CHP’li Hakkı Süha Okay: Okuduğum, dinlediğim boyutuyla tam bir komedi, skandal. Birbirini hiç tanımayan, hiç bir arada olmayan, bir arada olması mümkün olmayan insanlar, kimi konuşmalarında satır aralarındaki boşluklardan yararlanarak acaba böyle olabilir mi mantığına dayanarak suçlanıyor.
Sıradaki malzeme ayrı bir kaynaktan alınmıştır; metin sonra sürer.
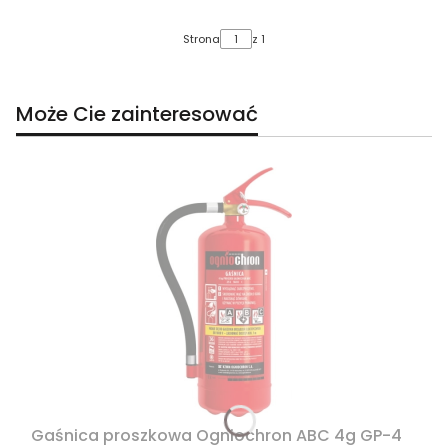
Strona
z 1
Może Cie zainteresować
Gaśnica proszkowa Ogniochron ABC 4g GP-4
Yargıtay Onursal Cumhuriyet Başsavcısı Vural Savaş: Her şeyden önce bu Ergenekon  iddianamesi Ceza Muhakemeleri Usulü Yasası’nın 8. maddesi göz önünde tutulmadan düzenlenmiş. Bu maddeye göre birbiriyle  bağlantılı olmayan suçlar hakkında  aynı iddianameyle dava açılması  mümkün değildir.

Türkiye Barolar Birliği Başkanı Özdemir Özok: Yargılanma başlamadan önceki süreçte, insanların masumiyet hakkı hiçbir şekilde dikkate alınmadı, lekelenmeme hakkı dikkate alınmadı. Sanıklara çok ağır isnatlarda bulunuldu. Şimdi, insanların kendilerini savunacakları ortamın hazırlanması lazım.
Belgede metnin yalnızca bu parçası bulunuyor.